*** Provided information Section Begins ***
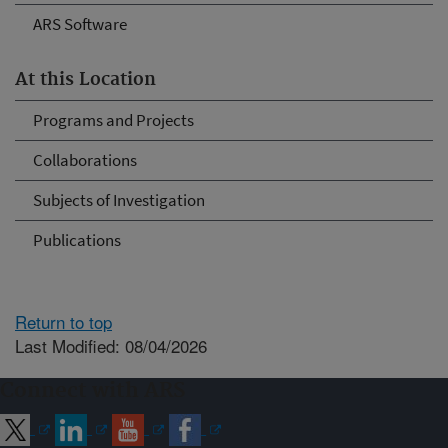
ARS Software
At this Location
Programs and Projects
Collaborations
Subjects of Investigation
Publications
Return to top
Last Modified: 08/04/2026
Connect with ARS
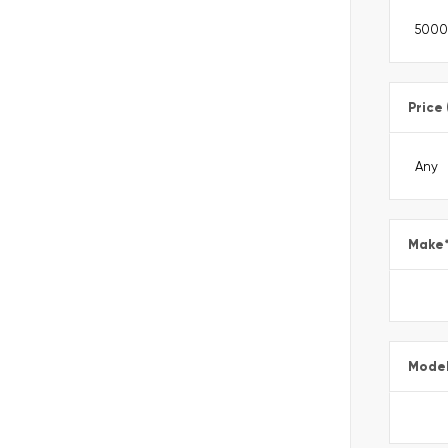
Price
Make
Mode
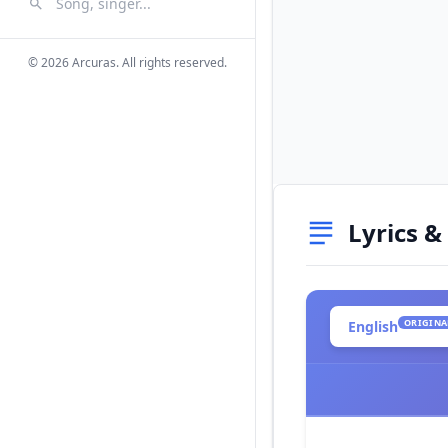
Search Songs
Search
© 2026 Arcuras. All rights reserved.
Lyrics &
ORIGINA
English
*** Provided information Section Ends ***
_Goal of the exercise_. A faithful reproduction of every entry, with no pictures, is the expected answer.

_Solution to this problem_.
ARS Software
At this Location
Programs and Projects
Collaborations
Subjects of Investigation
Publications
Return to top
Last Modified: 08/04/2026
Connect with ARS
Price
Make
Mode
Search Songs
Search
© 2026 Arcuras. All rights reserved.
Lyrics &
ORIGINA
English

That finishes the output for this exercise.